Some songs in the right circumstances are like keys to doors to the past, for me, to my personal, individual past - a trip backwards in time where the word "nostalgia" seems like a weak attempt to explain what's actually happening, which is this:
The music keys off a series of tumbling domino memories which come unbidden and avalanche down onto whatever I'm doing or thinking at the time, erasing the present and overwriting the new/old into currency. I step backward into a previous version of me that is so different and pure and incandescent with supercharged potential and anticipation and unlocked grit-your-back-teeth-and-GAH! that it/he feels utterly alien, but I remember being there, then, him. I remember how the smells of those people around me made me feel, seeing them in my mind's eye, through my perhaps unconsciously edited memories of that time. I hear them and the spaces around them, I feel the anxiety and rush of events past. Hormones, surely, but I'm in touch with them now, and the rush of the chemical wave is something tangible, tasteable - it has mass and I carry it. It carries me.

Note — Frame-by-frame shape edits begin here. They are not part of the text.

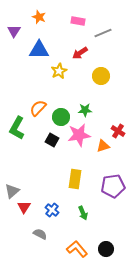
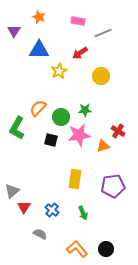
black square: moved 1 px left; rotated 16 degrees counterclockwise
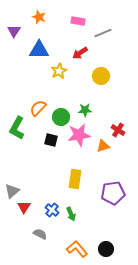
red cross: moved 1 px up
purple pentagon: moved 7 px down
green arrow: moved 12 px left, 1 px down
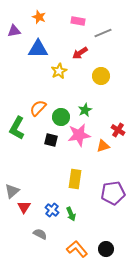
purple triangle: rotated 48 degrees clockwise
blue triangle: moved 1 px left, 1 px up
green star: rotated 24 degrees counterclockwise
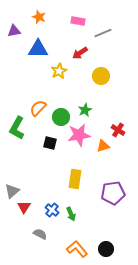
black square: moved 1 px left, 3 px down
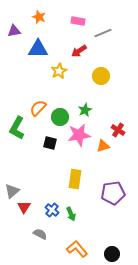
red arrow: moved 1 px left, 2 px up
green circle: moved 1 px left
black circle: moved 6 px right, 5 px down
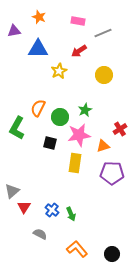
yellow circle: moved 3 px right, 1 px up
orange semicircle: rotated 18 degrees counterclockwise
red cross: moved 2 px right, 1 px up; rotated 24 degrees clockwise
yellow rectangle: moved 16 px up
purple pentagon: moved 1 px left, 20 px up; rotated 10 degrees clockwise
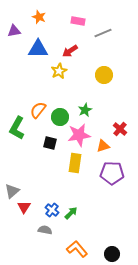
red arrow: moved 9 px left
orange semicircle: moved 2 px down; rotated 12 degrees clockwise
red cross: rotated 16 degrees counterclockwise
green arrow: moved 1 px up; rotated 112 degrees counterclockwise
gray semicircle: moved 5 px right, 4 px up; rotated 16 degrees counterclockwise
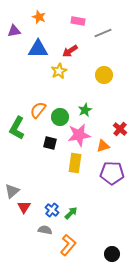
orange L-shape: moved 9 px left, 4 px up; rotated 80 degrees clockwise
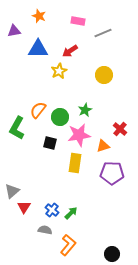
orange star: moved 1 px up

I am transported - not through something so lame as the hackneyed and ham-handed "power of music" but along neural pathways I thought I burned out with injury and drugs and booze and sadness and happiness and new experiences long ago, but the brain abides. It pushes back against the present, be it mundane or thrilling or necessary or all three and says, "this is a thing that happened, this was a time you were in, these were people you knew, and all of it is still in here, locked behind a paper-thin Japanese sliding panel and it can be unlocked at any time by this song." Or not. It's not consistent. The subconscious must be in a mood to cooperate or you'll just get the song and "...yay."
And then, the tumblers in the lock click and slide and roll back the other way and I am left with a desperate need to preserve the experience by using what I know will be inadequate words, as best I am able, but with the hope of crystallizing what it was like, and maybe even sharing the ineffable with someone, anyone else.